A Kenyan woman has bagged Sh38 million in the global Dan David prize for using digital technologies to capture and preserve artefacts.
Ms Chao Tayiana Maina captures and preserves “previously hidden or suppressed historical narratives in Kenya, enabling communities to engage with their cultural heritage and centring African histories within digital spaces”.
Ms Maina is one of 11 winners of the prize in 2023. They will each receive $300,000 in recognition of their contribution to the study of the past and to support their future endeavours.
The award ceremony will be held in Tel Aviv, Israel in May 2023.
She is a Kenyan historian and digital heritage specialist working at the intersection of digital humanities and public education.
She uses digital technologies to deepen engagement with African histories, unearth previously hidden or suppressed historical narratives and make these accessible to a wider audience.
Digital explorer
The mathematics and computer science graduate says her passion for history began at a young age and she considers herself a historian by birth and a digital explorer by profession.
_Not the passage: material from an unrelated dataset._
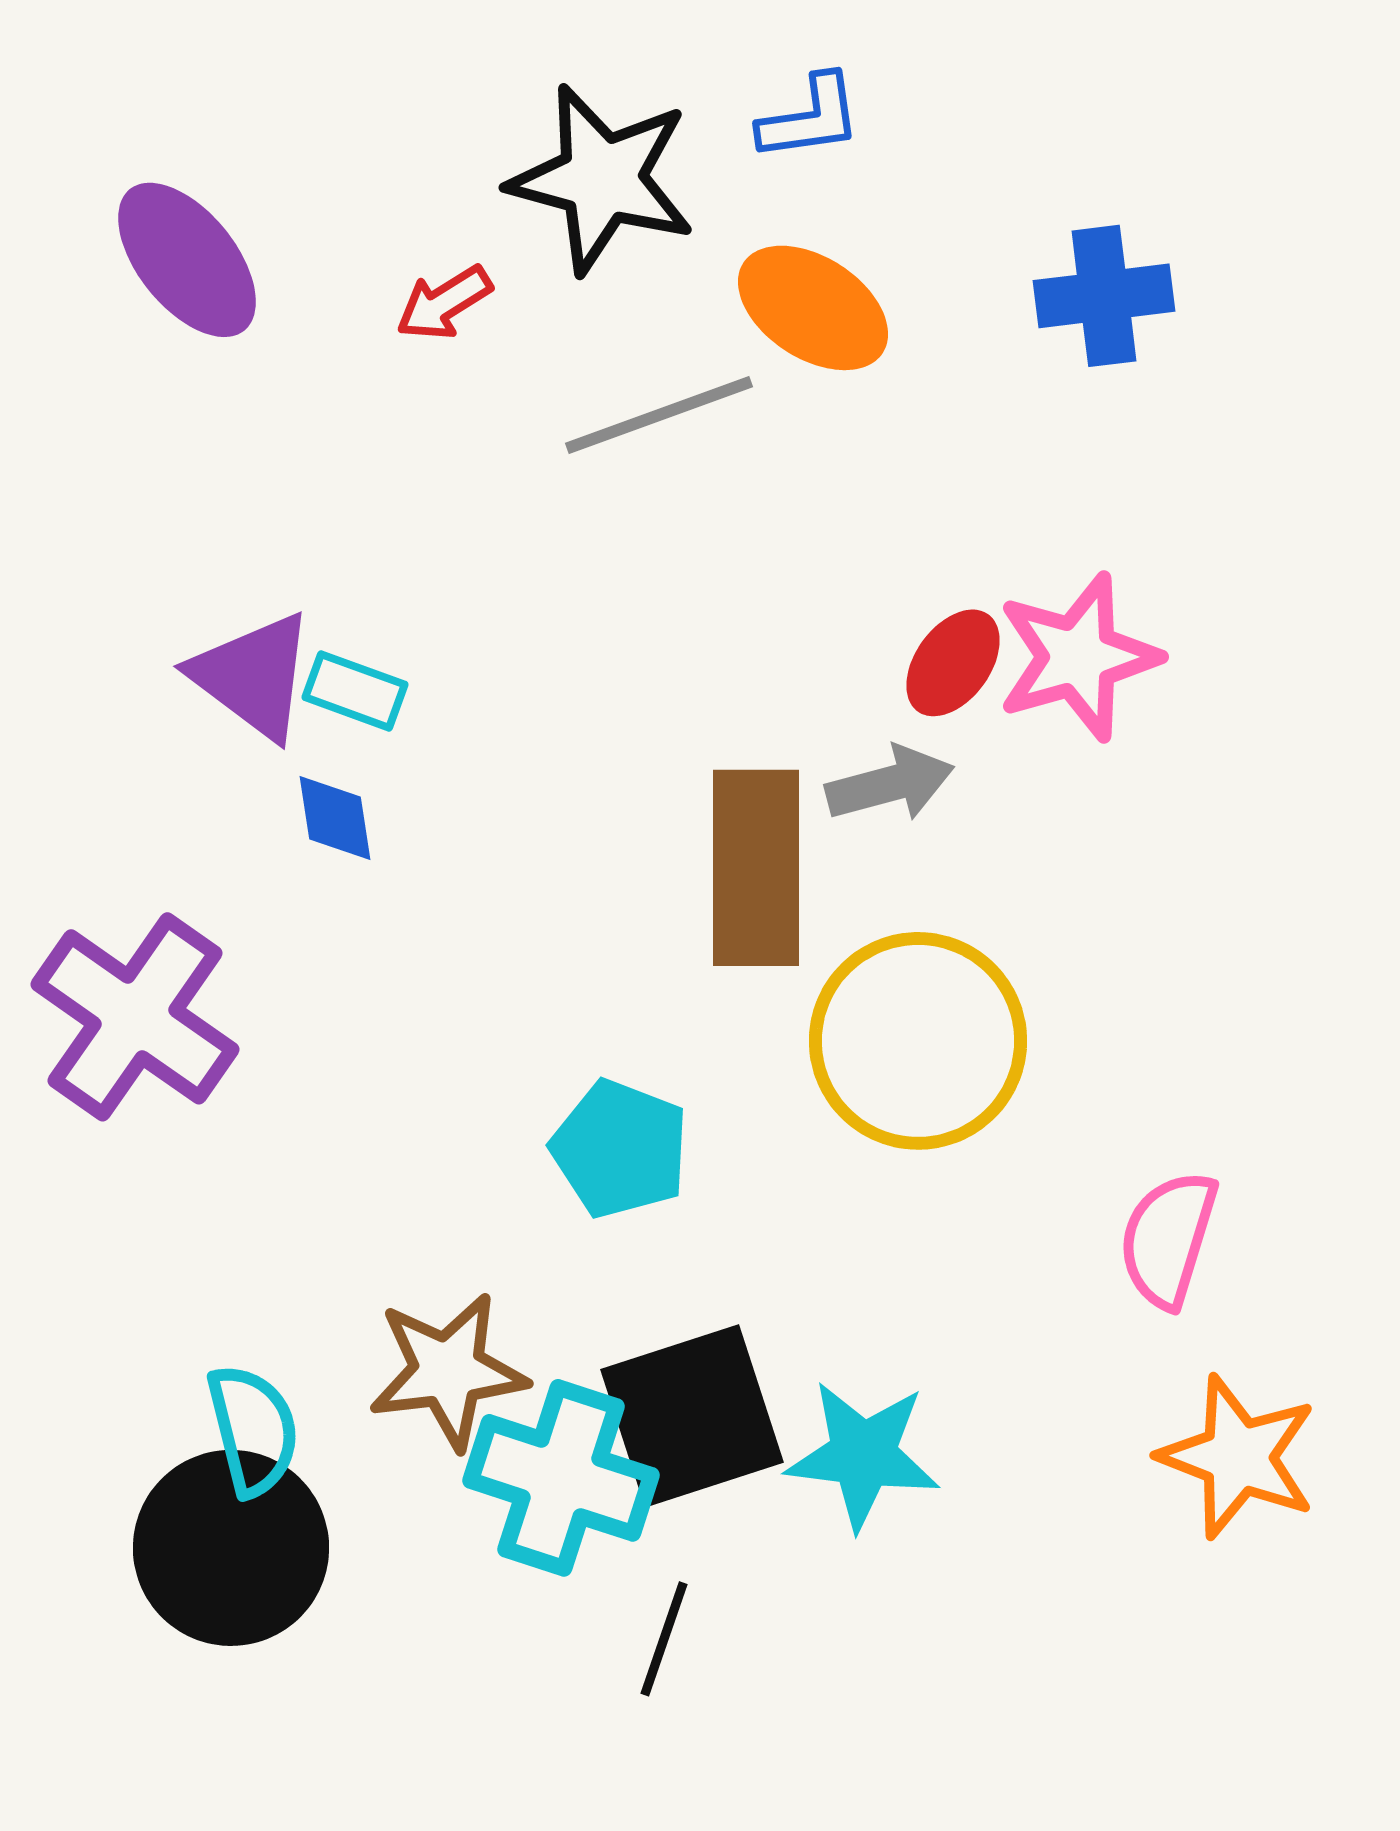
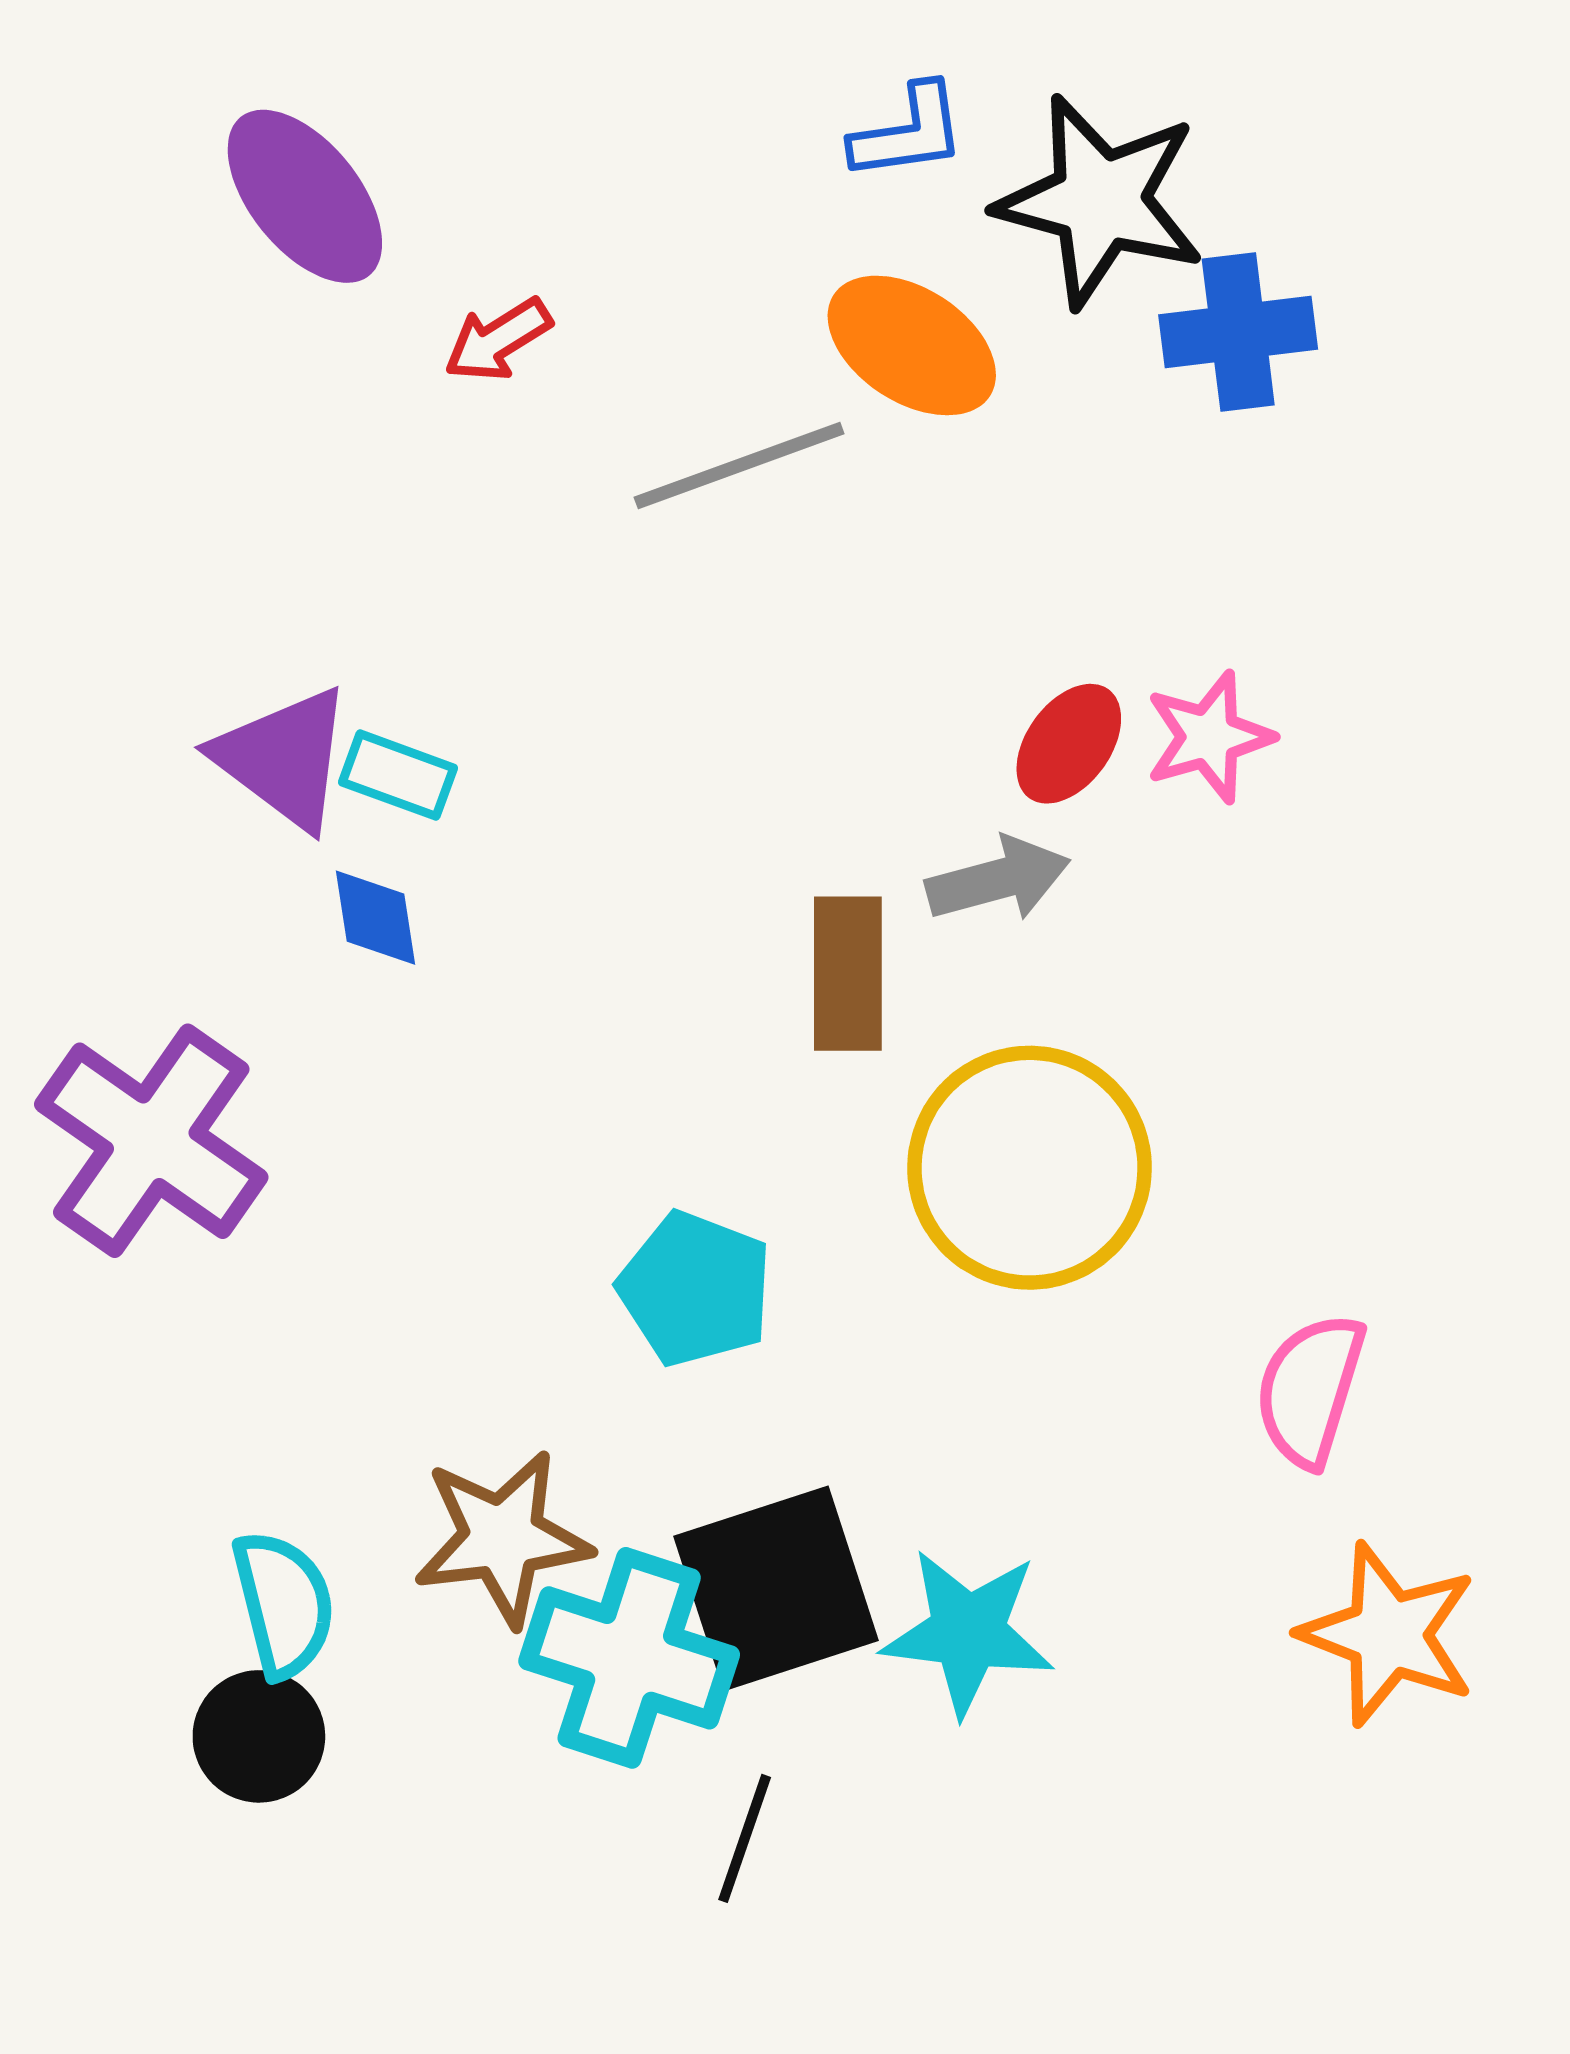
black star: (602, 179) -> (1100, 201), moved
purple ellipse: (187, 260) -> (305, 196), moved
pink star: (1078, 657) -> (1209, 737), size x0.7
brown rectangle: (756, 868) -> (848, 974), size x0.7
black circle: (231, 1548) -> (259, 1736), size x0.6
In 2013 while still in college and armed with just a blog, Ms Maina embarked on a project to document the tangible and intangible Kenya’s disappearing railway infrastructure.
The project, which was dubbed “Save the railway”, entailed photographs, 3D images, stories and research to preserve the history of the railway which has shaped Kenyan history for more than a century.
Her work is one of the largest photographic documentation of railway history in the country.
Through the support of family and friends, Ms Maina was able to travel to various historical sites in Mombasa, Voi and Kisumu to document Kenya’s railway heritage.
Through the lens
The Dan David prize winner also retold the story of British colonialism in Kenya through the lens of the natives and documented the detention camps using 3D technology.
The concentration camps were used to torture detainees during the Mau Mau insurgency.
Ms Maina’s passion for history saw her further her studies at the Glasgow School of Art where she graduated with a distinction in the MSc International Heritage Visualisation program.
“On this International Women’s Day, I urge women to believe that we have the right to tell our own stories and histories,” says the historian.
She admits that she would not have done this alone.
“I would like to honour two women, Bettina Ng’weno and Njane Mugambi who contributed their expertise and finances towards my first project,” Ms Maina says.
She considers herself a “headstrong historian” keen to legitimise the formerly delegitimised narratives which she believes have a reparative power.